= Beginning of Section =

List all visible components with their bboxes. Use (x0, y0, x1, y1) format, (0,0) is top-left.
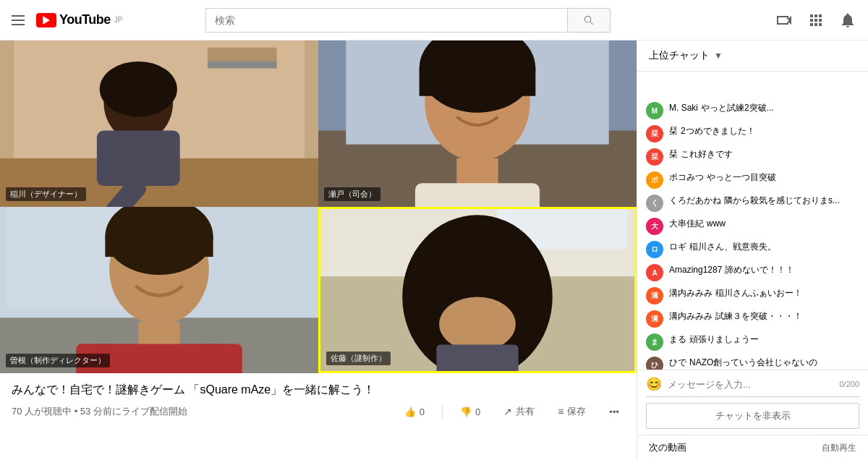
chat-avatar: ま (646, 333, 663, 351)
chat-username: ロギ (669, 242, 686, 252)
video-cell-3: 曽根（制作ディレクター） (0, 207, 318, 373)
chat-header-label: 上位チャット (649, 49, 710, 62)
svg-rect-16 (415, 183, 540, 207)
chat-input-row: 😊 0/200 (646, 376, 859, 397)
svg-rect-24 (138, 322, 179, 346)
chat-message: くくろだあかね隣から殺気を感じておりまs... (637, 192, 868, 215)
chat-toggle-button[interactable]: チャットを非表示 (646, 403, 859, 429)
chat-content: 溝内みみみ試練３を突破・・・！ (669, 310, 859, 323)
chat-message: MM. Sakiやっと試練2突破... (637, 99, 868, 122)
chat-username: くろだあかね (669, 195, 721, 205)
share-button[interactable]: ↗ 共有 (498, 402, 540, 421)
chat-message: ままる頑張りましょうー (637, 331, 868, 354)
video-actions: 👍 0 👎 0 ↗ 共有 ≡ 保存 (399, 402, 625, 421)
svg-rect-6 (97, 131, 180, 187)
chat-content: ポコみつやっと一つ目突破 (669, 171, 859, 184)
char-count: 0/200 (839, 380, 859, 388)
chat-message: 栞栞これ好きです (637, 145, 868, 169)
chat-text: 試練３を突破・・・！ (715, 311, 802, 321)
video-cell-4: 佐藤（謎制作） (318, 207, 637, 373)
chat-header-chevron-icon[interactable]: ▼ (714, 51, 723, 61)
video-player[interactable]: 稲川（デザイナー） (0, 41, 637, 373)
svg-rect-35 (436, 344, 518, 371)
search-button[interactable] (567, 8, 610, 33)
cell-2-label: 瀬戸（司会） (324, 187, 380, 201)
chat-avatar: 大 (646, 218, 663, 235)
chat-text: 稲川さんふぁいおー！ (715, 288, 802, 298)
chat-avatar: 栞 (646, 148, 663, 166)
chat-text: 隣から殺気を感じておりまs... (724, 195, 840, 205)
chat-text-input[interactable] (668, 379, 833, 390)
share-label: 共有 (516, 405, 535, 418)
cell-1-label: 稲川（デザイナー） (6, 187, 86, 201)
menu-icon[interactable] (12, 15, 25, 25)
main-layout: 稲川（デザイナー） (0, 41, 868, 460)
person-4-figure (320, 209, 634, 371)
action-divider (442, 404, 443, 419)
chat-text: やっと一つ目突破 (707, 172, 776, 182)
chat-message: 栞栞2つめできました！ (637, 122, 868, 145)
next-header: 次の動画 自動再生 (649, 441, 856, 454)
chat-username: 溝内みみみ (669, 288, 712, 298)
chat-avatar: 溝 (646, 310, 663, 328)
chat-input-area: 😊 0/200 チャットを非表示 (637, 370, 868, 435)
like-count: 0 (420, 406, 425, 417)
chat-avatar: 溝 (646, 287, 663, 304)
chat-avatar: ひ (646, 357, 663, 370)
chat-content: Amazing1287諦めないで！！！ (669, 264, 859, 276)
emoji-button[interactable]: 😊 (646, 376, 662, 392)
chat-content: M. Sakiやっと試練2突破... (669, 102, 859, 114)
chat-avatar: A (646, 264, 663, 281)
video-camera-icon[interactable] (775, 12, 793, 29)
share-icon: ↗ (503, 406, 512, 417)
search-icon (583, 14, 595, 26)
chat-text: 頑張りましょうー (689, 334, 759, 344)
more-button[interactable]: ••• (603, 404, 625, 420)
chat-message: 溝溝内みみみ試練３を突破・・・！ (637, 307, 868, 331)
like-button[interactable]: 👍 0 (399, 404, 430, 420)
logo-jp: JP (114, 16, 123, 24)
svg-rect-27 (200, 344, 242, 373)
autoplay-label: 自動再生 (822, 442, 856, 454)
chat-username: 栞 (669, 126, 678, 136)
chat-content: くろだあかね隣から殺気を感じておりまs... (669, 195, 859, 207)
search-input[interactable] (205, 8, 567, 33)
apps-icon[interactable] (807, 12, 825, 29)
save-label: 保存 (567, 405, 586, 418)
chat-avatar: 栞 (646, 125, 663, 142)
chat-content: 栞2つめできました！ (669, 125, 859, 137)
svg-rect-15 (456, 158, 498, 186)
save-button[interactable]: ≡ 保存 (552, 402, 592, 421)
dislike-button[interactable]: 👎 0 (454, 404, 486, 420)
svg-point-34 (439, 297, 516, 351)
chat-content: ひでNAZO創っていう会社じゃないのか・・・！ (669, 357, 859, 370)
dislike-icon: 👎 (460, 406, 472, 417)
chat-panel: 上位チャット ▼ MM. Sakiやっと試練2突破...栞栞2つめできました！栞… (637, 41, 868, 460)
header-right (775, 12, 856, 29)
chat-message: 溝溝内みみみ稲川さんふぁいおー！ (637, 284, 868, 307)
chat-username: M. Saki (669, 103, 698, 113)
chat-message: ひひでNAZO創っていう会社じゃないのか・・・！ (637, 354, 868, 370)
chat-message: ポポコみつやっと一つ目突破 (637, 169, 868, 192)
person-2-figure (318, 41, 637, 207)
svg-point-8 (100, 61, 177, 117)
chat-avatar: ロ (646, 241, 663, 258)
chat-messages-list: MM. Sakiやっと試練2突破...栞栞2つめできました！栞栞これ好きですポポ… (637, 93, 868, 370)
header: YouTubeJP (0, 0, 868, 41)
chat-username: ひで (669, 357, 686, 367)
video-section: 稲川（デザイナー） (0, 41, 637, 460)
chat-message: 大大串佳紀www (637, 215, 868, 238)
chat-text: www (707, 218, 726, 229)
youtube-logo-text: YouTube (59, 12, 111, 27)
chat-header: 上位チャット ▼ (637, 41, 868, 72)
chat-message: AAmazing1287諦めないで！！！ (637, 261, 868, 284)
svg-rect-23 (105, 236, 213, 257)
next-section: 次の動画 自動再生 (637, 435, 868, 460)
chat-username: 大串佳紀 (669, 218, 704, 229)
logo[interactable]: YouTubeJP (36, 12, 123, 27)
video-grid: 稲川（デザイナー） (0, 41, 637, 373)
like-icon: 👍 (404, 406, 416, 417)
notification-bell-icon[interactable] (839, 12, 856, 29)
chat-content: ロギ稲川さん、戦意喪失。 (669, 241, 859, 253)
chat-fade (637, 72, 868, 93)
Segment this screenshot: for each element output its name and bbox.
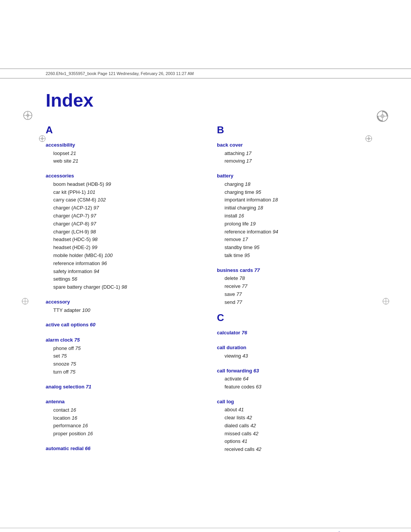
sub-alarm-3: snooze 75 <box>46 360 194 368</box>
file-header: 2260.ENv1_9355957_book Page 121 Wednesda… <box>0 69 411 78</box>
sub-accessory-tty: TTY adapter 100 <box>46 307 194 315</box>
reg-mark-tr2 <box>365 134 373 144</box>
term-automatic-redial: automatic redial 66 <box>46 446 91 451</box>
sub-alarm-4: turn off 75 <box>46 368 194 376</box>
sub-accessories-3: carry case (CSM-6) 102 <box>46 196 194 204</box>
sub-cf-2: feature codes 63 <box>217 383 365 391</box>
sub-cl-2: clear lists 42 <box>217 414 365 422</box>
sub-cl-1: about 41 <box>217 406 365 414</box>
term-call-forwarding: call forwarding 63 <box>217 368 259 374</box>
sub-battery-2: charging time 95 <box>217 189 365 197</box>
sub-cf-1: activate 64 <box>217 375 365 383</box>
sub-battery-1: charging 18 <box>217 181 365 189</box>
entry-alarm-clock: alarm clock 75 phone off 75 set 75 snooz… <box>46 335 194 376</box>
term-antenna: antenna <box>46 399 65 404</box>
sub-accessories-4: charger (ACP-12) 97 <box>46 204 194 212</box>
entry-active-call-options: active call options 60 <box>46 320 194 329</box>
entry-accessories: accessories boom headset (HDB-5) 99 car … <box>46 171 194 291</box>
sub-accessibility-loopset: loopset 21 <box>46 150 194 158</box>
sub-accessories-12: safety information 94 <box>46 268 194 276</box>
sub-antenna-1: contact 16 <box>46 406 194 414</box>
sub-bc-1: delete 78 <box>217 275 365 283</box>
entry-call-log: call log about 41 clear lists 42 dialed … <box>217 396 365 454</box>
entry-accessibility: accessibility loopset 21 web site 21 <box>46 140 194 165</box>
entry-call-forwarding: call forwarding 63 activate 64 feature c… <box>217 366 365 391</box>
sub-accessories-13: settings 56 <box>46 275 194 283</box>
term-accessibility: accessibility <box>46 142 75 148</box>
footer: Nokia 2260 User Guide 121 Copyright © No… <box>0 528 411 532</box>
reg-mark-tl <box>22 110 33 123</box>
sub-accessories-1: boom headset (HDB-5) 99 <box>46 181 194 189</box>
sub-antenna-3: performance 16 <box>46 422 194 430</box>
sub-battery-7: reference information 94 <box>217 228 365 236</box>
sub-accessories-8: headset (HDC-5) 98 <box>46 236 194 244</box>
term-accessories: accessories <box>46 173 74 179</box>
sub-bc-4: send 77 <box>217 299 365 307</box>
entry-battery: battery charging 18 charging time 95 imp… <box>217 171 365 260</box>
sub-accessories-6: charger (ACP-8) 97 <box>46 220 194 228</box>
entry-call-duration: call duration viewing 43 <box>217 342 365 360</box>
entry-automatic-redial: automatic redial 66 <box>46 443 194 453</box>
sub-back-cover-1: attaching 17 <box>217 150 365 158</box>
term-call-duration: call duration <box>217 345 246 350</box>
entry-analog-selection: analog selection 71 <box>46 382 194 391</box>
sub-bc-2: receive 77 <box>217 283 365 291</box>
term-calculator: calculator 76 <box>217 330 247 335</box>
column-left: A accessibility loopset 21 web site 21 a… <box>46 122 194 454</box>
entry-accessory: accessory TTY adapter 100 <box>46 297 194 314</box>
sub-battery-8: remove 17 <box>217 236 365 244</box>
content-area: Index A accessibility loopset 21 web sit… <box>0 90 411 454</box>
sub-battery-5: install 16 <box>217 212 365 220</box>
sub-bc-3: save 77 <box>217 291 365 299</box>
sub-call-duration-1: viewing 43 <box>217 352 365 360</box>
sub-accessories-10: mobile holder (MBC-6) 100 <box>46 252 194 260</box>
reg-mark-ml <box>21 297 29 307</box>
sub-battery-6: prolong life 19 <box>217 220 365 228</box>
sub-antenna-4: proper position 16 <box>46 430 194 438</box>
sub-alarm-2: set 75 <box>46 352 194 360</box>
sub-accessories-2: car kit (PPH-1) 101 <box>46 189 194 197</box>
sub-cl-6: received calls 42 <box>217 446 365 454</box>
sub-antenna-2: location 16 <box>46 414 194 422</box>
sub-cl-3: dialed calls 42 <box>217 422 365 430</box>
entry-back-cover: back cover attaching 17 removing 17 <box>217 140 365 165</box>
sub-battery-9: standby time 95 <box>217 244 365 252</box>
sub-accessories-5: charger (ACP-7) 97 <box>46 212 194 220</box>
term-accessory: accessory <box>46 299 70 305</box>
sub-cl-5: options 41 <box>217 438 365 446</box>
term-back-cover: back cover <box>217 142 243 148</box>
sub-accessories-11: reference information 96 <box>46 260 194 268</box>
term-call-log: call log <box>217 399 234 404</box>
term-business-cards: business cards 77 <box>217 267 260 273</box>
section-b-letter: B <box>217 124 365 136</box>
sub-battery-4: initial charging 18 <box>217 204 365 212</box>
reg-mark-mr <box>382 297 390 307</box>
page: 2260.ENv1_9355957_book Page 121 Wednesda… <box>0 69 411 532</box>
sub-accessories-7: charger (LCH-9) 98 <box>46 228 194 236</box>
term-active-call-options: active call options 60 <box>46 322 96 328</box>
term-analog-selection: analog selection 71 <box>46 384 91 390</box>
reg-mark-tr <box>376 110 389 124</box>
sub-cl-4: missed calls 42 <box>217 430 365 438</box>
page-title: Index <box>46 90 365 111</box>
sub-accessories-14: spare battery charger (DDC-1) 98 <box>46 283 194 291</box>
section-c-letter: C <box>217 312 365 324</box>
sub-back-cover-2: removing 17 <box>217 157 365 165</box>
entry-antenna: antenna contact 16 location 16 performan… <box>46 396 194 438</box>
sub-battery-10: talk time 95 <box>217 252 365 260</box>
section-a-letter: A <box>46 124 194 136</box>
file-header-text: 2260.ENv1_9355957_book Page 121 Wednesda… <box>46 71 194 76</box>
reg-mark-tl2 <box>38 134 46 144</box>
columns-container: A accessibility loopset 21 web site 21 a… <box>46 122 365 454</box>
entry-calculator: calculator 76 <box>217 328 365 337</box>
sub-accessibility-website: web site 21 <box>46 157 194 165</box>
column-right: B back cover attaching 17 removing 17 ba… <box>217 122 365 454</box>
sub-alarm-1: phone off 75 <box>46 345 194 353</box>
term-battery: battery <box>217 173 233 179</box>
term-alarm-clock: alarm clock 75 <box>46 337 80 343</box>
sub-accessories-9: headset (HDE-2) 99 <box>46 244 194 252</box>
entry-business-cards: business cards 77 delete 78 receive 77 s… <box>217 265 365 307</box>
sub-battery-3: important information 18 <box>217 196 365 204</box>
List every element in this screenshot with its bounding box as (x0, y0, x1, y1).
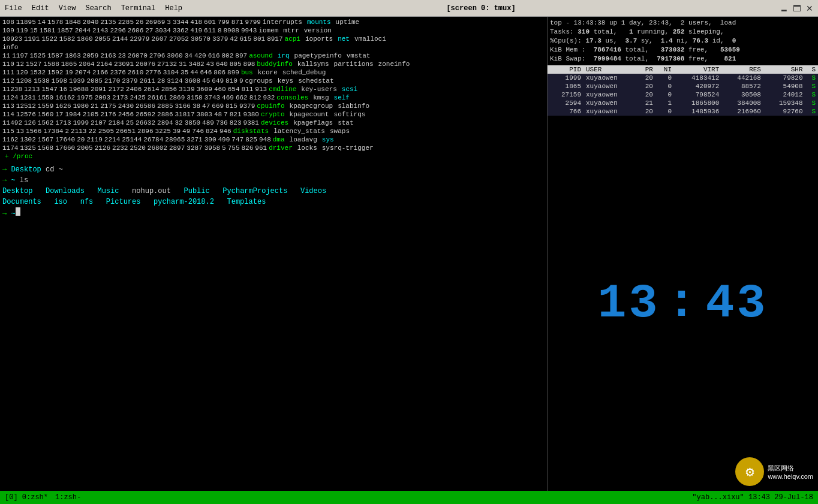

= End of Section =

▶ Instructions for the task: Find all lines in the records that hold the word "rect". Copy them.

▶ Exercise solution:
svg-rect-16 (415, 183, 540, 207)
svg-rect-24 (138, 322, 179, 346)
svg-rect-6 (97, 131, 180, 187)
svg-rect-35 (436, 344, 518, 371)
svg-rect-27 (200, 344, 242, 373)
svg-rect-15 (456, 158, 498, 186)
svg-rect-23 (105, 236, 213, 257)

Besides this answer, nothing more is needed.